Work request
Please restate the data exactly, from the first line to the last.

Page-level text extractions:
---

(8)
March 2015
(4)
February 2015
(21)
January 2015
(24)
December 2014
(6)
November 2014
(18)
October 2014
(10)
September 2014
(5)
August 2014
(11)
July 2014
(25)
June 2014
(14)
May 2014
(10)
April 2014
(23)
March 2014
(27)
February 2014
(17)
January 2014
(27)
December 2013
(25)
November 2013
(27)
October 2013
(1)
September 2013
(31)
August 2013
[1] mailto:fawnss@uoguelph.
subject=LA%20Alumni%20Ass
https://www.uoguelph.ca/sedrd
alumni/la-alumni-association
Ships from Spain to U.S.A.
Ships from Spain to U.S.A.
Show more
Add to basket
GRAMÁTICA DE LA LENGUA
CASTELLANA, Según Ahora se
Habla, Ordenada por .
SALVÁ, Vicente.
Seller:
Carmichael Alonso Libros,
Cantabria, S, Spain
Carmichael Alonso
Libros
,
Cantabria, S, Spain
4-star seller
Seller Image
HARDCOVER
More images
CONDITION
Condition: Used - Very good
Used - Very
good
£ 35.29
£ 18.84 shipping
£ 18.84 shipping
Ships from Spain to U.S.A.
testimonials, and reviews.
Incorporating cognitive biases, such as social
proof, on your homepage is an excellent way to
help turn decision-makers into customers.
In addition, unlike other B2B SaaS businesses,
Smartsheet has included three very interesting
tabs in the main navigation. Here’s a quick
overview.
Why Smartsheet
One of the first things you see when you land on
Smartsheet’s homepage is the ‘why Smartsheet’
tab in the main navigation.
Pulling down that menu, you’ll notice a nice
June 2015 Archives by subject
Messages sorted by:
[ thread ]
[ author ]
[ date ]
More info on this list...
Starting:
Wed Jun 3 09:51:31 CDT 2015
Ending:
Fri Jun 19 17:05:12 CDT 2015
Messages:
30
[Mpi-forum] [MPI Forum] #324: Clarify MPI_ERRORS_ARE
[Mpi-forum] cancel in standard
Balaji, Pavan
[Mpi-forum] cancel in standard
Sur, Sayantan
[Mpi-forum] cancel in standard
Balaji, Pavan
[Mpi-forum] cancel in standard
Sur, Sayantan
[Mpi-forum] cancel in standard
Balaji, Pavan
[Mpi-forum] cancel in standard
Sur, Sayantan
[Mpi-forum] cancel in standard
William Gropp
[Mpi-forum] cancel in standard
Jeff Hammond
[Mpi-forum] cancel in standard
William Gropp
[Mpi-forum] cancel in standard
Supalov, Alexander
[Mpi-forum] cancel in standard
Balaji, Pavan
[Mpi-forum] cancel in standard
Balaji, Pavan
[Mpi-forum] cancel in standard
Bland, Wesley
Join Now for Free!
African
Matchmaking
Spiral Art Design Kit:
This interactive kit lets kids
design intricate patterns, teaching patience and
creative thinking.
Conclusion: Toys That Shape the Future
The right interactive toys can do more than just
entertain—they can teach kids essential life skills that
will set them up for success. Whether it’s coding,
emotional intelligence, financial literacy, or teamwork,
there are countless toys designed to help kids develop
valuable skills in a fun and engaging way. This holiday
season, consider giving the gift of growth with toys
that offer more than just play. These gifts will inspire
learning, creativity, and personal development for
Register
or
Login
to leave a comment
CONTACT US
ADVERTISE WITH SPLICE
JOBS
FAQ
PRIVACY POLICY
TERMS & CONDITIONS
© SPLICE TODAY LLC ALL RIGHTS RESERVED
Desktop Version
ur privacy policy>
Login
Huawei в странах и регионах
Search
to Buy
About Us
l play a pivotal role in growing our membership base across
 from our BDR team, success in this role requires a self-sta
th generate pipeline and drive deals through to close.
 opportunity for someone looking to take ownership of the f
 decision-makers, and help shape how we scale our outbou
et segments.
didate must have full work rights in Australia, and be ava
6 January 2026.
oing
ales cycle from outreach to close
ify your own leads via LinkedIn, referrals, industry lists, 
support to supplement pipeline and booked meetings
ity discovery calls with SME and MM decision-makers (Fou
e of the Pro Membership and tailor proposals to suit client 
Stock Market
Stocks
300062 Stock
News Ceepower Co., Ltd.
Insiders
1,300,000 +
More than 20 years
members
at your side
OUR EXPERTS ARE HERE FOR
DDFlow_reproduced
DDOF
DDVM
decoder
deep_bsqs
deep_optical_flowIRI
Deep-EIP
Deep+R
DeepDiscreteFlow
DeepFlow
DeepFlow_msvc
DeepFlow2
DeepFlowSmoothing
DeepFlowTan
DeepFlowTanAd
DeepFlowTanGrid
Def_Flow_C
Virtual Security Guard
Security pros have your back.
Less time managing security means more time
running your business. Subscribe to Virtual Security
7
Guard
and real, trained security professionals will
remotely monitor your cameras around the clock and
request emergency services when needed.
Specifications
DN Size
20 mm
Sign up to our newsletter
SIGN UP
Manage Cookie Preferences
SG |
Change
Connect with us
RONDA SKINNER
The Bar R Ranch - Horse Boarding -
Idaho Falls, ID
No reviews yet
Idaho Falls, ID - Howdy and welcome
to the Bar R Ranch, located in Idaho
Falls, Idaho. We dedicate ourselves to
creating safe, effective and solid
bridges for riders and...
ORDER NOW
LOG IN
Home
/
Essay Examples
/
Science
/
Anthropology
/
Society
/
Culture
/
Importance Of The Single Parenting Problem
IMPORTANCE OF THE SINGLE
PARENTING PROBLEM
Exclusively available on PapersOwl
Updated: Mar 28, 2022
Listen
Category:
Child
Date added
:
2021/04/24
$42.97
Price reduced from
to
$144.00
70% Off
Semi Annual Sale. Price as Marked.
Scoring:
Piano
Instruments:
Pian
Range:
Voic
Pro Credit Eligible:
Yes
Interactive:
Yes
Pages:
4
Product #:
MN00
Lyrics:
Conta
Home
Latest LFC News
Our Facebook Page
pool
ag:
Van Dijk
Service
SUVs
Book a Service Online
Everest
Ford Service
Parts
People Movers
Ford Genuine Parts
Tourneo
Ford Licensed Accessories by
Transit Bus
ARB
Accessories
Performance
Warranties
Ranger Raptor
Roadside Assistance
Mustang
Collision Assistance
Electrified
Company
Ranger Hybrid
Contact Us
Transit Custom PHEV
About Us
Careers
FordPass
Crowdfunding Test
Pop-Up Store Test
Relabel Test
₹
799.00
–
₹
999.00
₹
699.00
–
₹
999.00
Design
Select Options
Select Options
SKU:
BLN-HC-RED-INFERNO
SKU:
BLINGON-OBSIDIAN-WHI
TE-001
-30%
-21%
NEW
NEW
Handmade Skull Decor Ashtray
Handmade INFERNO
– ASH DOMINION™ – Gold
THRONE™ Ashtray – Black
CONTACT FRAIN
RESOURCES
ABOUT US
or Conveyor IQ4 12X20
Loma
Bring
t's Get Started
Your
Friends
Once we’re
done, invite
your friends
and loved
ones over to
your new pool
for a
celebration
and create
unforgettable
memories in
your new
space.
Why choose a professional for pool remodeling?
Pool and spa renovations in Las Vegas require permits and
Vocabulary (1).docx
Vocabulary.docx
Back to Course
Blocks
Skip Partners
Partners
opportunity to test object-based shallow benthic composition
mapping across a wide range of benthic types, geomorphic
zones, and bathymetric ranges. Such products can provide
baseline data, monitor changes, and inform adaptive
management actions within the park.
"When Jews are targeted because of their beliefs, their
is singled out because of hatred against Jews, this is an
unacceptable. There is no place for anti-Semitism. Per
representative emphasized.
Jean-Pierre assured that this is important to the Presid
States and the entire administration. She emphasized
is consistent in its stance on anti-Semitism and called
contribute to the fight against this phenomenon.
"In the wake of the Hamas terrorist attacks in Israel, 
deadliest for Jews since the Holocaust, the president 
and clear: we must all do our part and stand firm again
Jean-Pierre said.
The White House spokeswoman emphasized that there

---

Response
(8)
March 2015
(4)
February 2015
(21)
January 2015
(24)
December 2014
(6)
November 2014
(18)
October 2014
(10)
September 2014
(5)
August 2014
(11)
July 2014
(25)
June 2014
(14)
May 2014
(10)
April 2014
(23)
March 2014
(27)
February 2014
(17)
January 2014
(27)
December 2013
(25)
November 2013
(27)
October 2013
(1)
September 2013
(31)
August 2013
[1] mailto:fawnss@uoguelph.
subject=LA%20Alumni%20Ass
https://www.uoguelph.ca/sedrd
alumni/la-alumni-association
Ships from Spain to U.S.A.
Ships from Spain to U.S.A.
Show more
Add to basket
GRAMÁTICA DE LA LENGUA
CASTELLANA, Según Ahora se
Habla, Ordenada por .
SALVÁ, Vicente.
Seller:
Carmichael Alonso Libros,
Cantabria, S, Spain
Carmichael Alonso
Libros
,
Cantabria, S, Spain
4-star seller
Seller Image
HARDCOVER
More images
CONDITION
Condition: Used - Very good
Used - Very
good
£ 35.29
£ 18.84 shipping
£ 18.84 shipping
Ships from Spain to U.S.A.
testimonials, and reviews.
Incorporating cognitive biases, such as social
proof, on your homepage is an excellent way to
help turn decision-makers into customers.
In addition, unlike other B2B SaaS businesses,
Smartsheet has included three very interesting
tabs in the main navigation. Here’s a quick
overview.
Why Smartsheet
One of the first things you see when you land on
Smartsheet’s homepage is the ‘why Smartsheet’
tab in the main navigation.
Pulling down that menu, you’ll notice a nice
June 2015 Archives by subject
Messages sorted by:
[ thread ]
[ author ]
[ date ]
More info on this list...
Starting:
Wed Jun 3 09:51:31 CDT 2015
Ending:
Fri Jun 19 17:05:12 CDT 2015
Messages:
30
[Mpi-forum] [MPI Forum] #324: Clarify MPI_ERRORS_ARE
[Mpi-forum] cancel in standard
Balaji, Pavan
[Mpi-forum] cancel in standard
Sur, Sayantan
[Mpi-forum] cancel in standard
Balaji, Pavan
[Mpi-forum] cancel in standard
Sur, Sayantan
[Mpi-forum] cancel in standard
Balaji, Pavan
[Mpi-forum] cancel in standard
Sur, Sayantan
[Mpi-forum] cancel in standard
William Gropp
[Mpi-forum] cancel in standard
Jeff Hammond
[Mpi-forum] cancel in standard
William Gropp
[Mpi-forum] cancel in standard
Supalov, Alexander
[Mpi-forum] cancel in standard
Balaji, Pavan
[Mpi-forum] cancel in standard
Balaji, Pavan
[Mpi-forum] cancel in standard
Bland, Wesley
Join Now for Free!
African
Matchmaking
Spiral Art Design Kit:
This interactive kit lets kids
design intricate patterns, teaching patience and
creative thinking.
Conclusion: Toys That Shape the Future
The right interactive toys can do more than just
entertain—they can teach kids essential life skills that
will set them up for success. Whether it’s coding,
emotional intelligence, financial literacy, or teamwork,
there are countless toys designed to help kids develop
valuable skills in a fun and engaging way. This holiday
season, consider giving the gift of growth with toys
that offer more than just play. These gifts will inspire
learning, creativity, and personal development for
Register
or
Login
to leave a comment
CONTACT US
ADVERTISE WITH SPLICE
JOBS
FAQ
PRIVACY POLICY
TERMS & CONDITIONS
© SPLICE TODAY LLC ALL RIGHTS RESERVED
Desktop Version
ur privacy policy>
Login
Huawei в странах и регионах
Search
to Buy
About Us
l play a pivotal role in growing our membership base across
 from our BDR team, success in this role requires a self-sta
th generate pipeline and drive deals through to close.
 opportunity for someone looking to take ownership of the f
 decision-makers, and help shape how we scale our outbou
et segments.
didate must have full work rights in Australia, and be ava
6 January 2026.
oing
ales cycle from outreach to close
ify your own leads via LinkedIn, referrals, industry lists, 
support to supplement pipeline and booked meetings
ity discovery calls with SME and MM decision-makers (Fou
e of the Pro Membership and tailor proposals to suit client 
Stock Market
Stocks
300062 Stock
News Ceepower Co., Ltd.
Insiders
1,300,000 +
More than 20 years
members
at your side
OUR EXPERTS ARE HERE FOR
DDFlow_reproduced
DDOF
DDVM
decoder
deep_bsqs
deep_optical_flowIRI
Deep-EIP
Deep+R
DeepDiscreteFlow
DeepFlow
DeepFlow_msvc
DeepFlow2
DeepFlowSmoothing
DeepFlowTan
DeepFlowTanAd
DeepFlowTanGrid
Def_Flow_C
Virtual Security Guard
Security pros have your back.
Less time managing security means more time
running your business. Subscribe to Virtual Security
7
Guard
and real, trained security professionals will
remotely monitor your cameras around the clock and
request emergency services when needed.
Specifications
DN Size
20 mm
Sign up to our newsletter
SIGN UP
Manage Cookie Preferences
SG |
Change
Connect with us
RONDA SKINNER
The Bar R Ranch - Horse Boarding -
Idaho Falls, ID
No reviews yet
Idaho Falls, ID - Howdy and welcome
to the Bar R Ranch, located in Idaho
Falls, Idaho. We dedicate ourselves to
creating safe, effective and solid
bridges for riders and...
ORDER NOW
LOG IN
Home
/
Essay Examples
/
Science
/
Anthropology
/
Society
/
Culture
/
Importance Of The Single Parenting Problem
IMPORTANCE OF THE SINGLE
PARENTING PROBLEM
Exclusively available on PapersOwl
Updated: Mar 28, 2022
Listen
Category:
Child
Date added
:
2021/04/24
$42.97
Price reduced from
to
$144.00
70% Off
Semi Annual Sale. Price as Marked.
Scoring:
Piano
Instruments:
Pian
Range:
Voic
Pro Credit Eligible:
Yes
Interactive:
Yes
Pages:
4
Product #:
MN00
Lyrics:
Conta
Home
Latest LFC News
Our Facebook Page
pool
ag:
Van Dijk
Service
SUVs
Book a Service Online
Everest
Ford Service
Parts
People Movers
Ford Genuine Parts
Tourneo
Ford Licensed Accessories by
Transit Bus
ARB
Accessories
Performance
Warranties
Ranger Raptor
Roadside Assistance
Mustang
Collision Assistance
Electrified
Company
Ranger Hybrid
Contact Us
Transit Custom PHEV
About Us
Careers
FordPass
Crowdfunding Test
Pop-Up Store Test
Relabel Test
₹
799.00
–
₹
999.00
₹
699.00
–
₹
999.00
Design
Select Options
Select Options
SKU:
BLN-HC-RED-INFERNO
SKU:
BLINGON-OBSIDIAN-WHI
TE-001
-30%
-21%
NEW
NEW
Handmade Skull Decor Ashtray
Handmade INFERNO
– ASH DOMINION™ – Gold
THRONE™ Ashtray – Black
CONTACT FRAIN
RESOURCES
ABOUT US
or Conveyor IQ4 12X20
Loma
Bring
t's Get Started
Your
Friends
Once we’re
done, invite
your friends
and loved
ones over to
your new pool
for a
celebration
and create
unforgettable
memories in
your new
space.
Why choose a professional for pool remodeling?
Pool and spa renovations in Las Vegas require permits and
Vocabulary (1).docx
Vocabulary.docx
Back to Course
Blocks
Skip Partners
Partners
opportunity to test object-based shallow benthic composition
mapping across a wide range of benthic types, geomorphic
zones, and bathymetric ranges. Such products can provide
baseline data, monitor changes, and inform adaptive
management actions within the park.
"When Jews are targeted because of their beliefs, their
is singled out because of hatred against Jews, this is an
unacceptable. There is no place for anti-Semitism. Per
representative emphasized.
Jean-Pierre assured that this is important to the Presid
States and the entire administration. She emphasized
is consistent in its stance on anti-Semitism and called
contribute to the fight against this phenomenon.
"In the wake of the Hamas terrorist attacks in Israel, 
deadliest for Jews since the Holocaust, the president 
and clear: we must all do our part and stand firm again
Jean-Pierre said.
The White House spokeswoman emphasized that there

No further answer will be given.